> [EXERCISE OBJECTIVE]
No pictures belong in the copy, but every line of the material below must be reproduced exactly.
DATASET SECTION section start
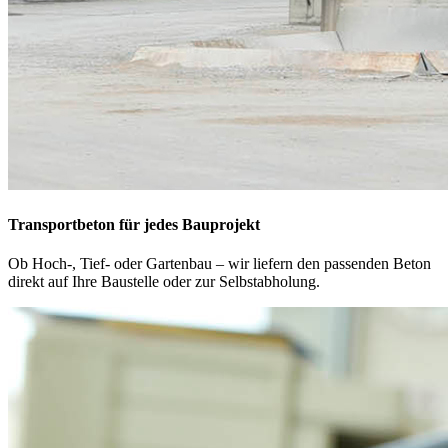
Transportbeton für jedes Bauprojekt
Ob Hoch-, Tief- oder Gartenbau – wir liefern den passenden Beton
direkt auf Ihre Baustelle oder zur Selbstabholung.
DATASET SECTION section end
> [WRITTEN ANSWER]
Transportbeton für jedes Bauprojekt
Ob Hoch-, Tief- oder Gartenbau – wir liefern den passenden Beton
direkt auf Ihre Baustelle oder zur Selbstabholung.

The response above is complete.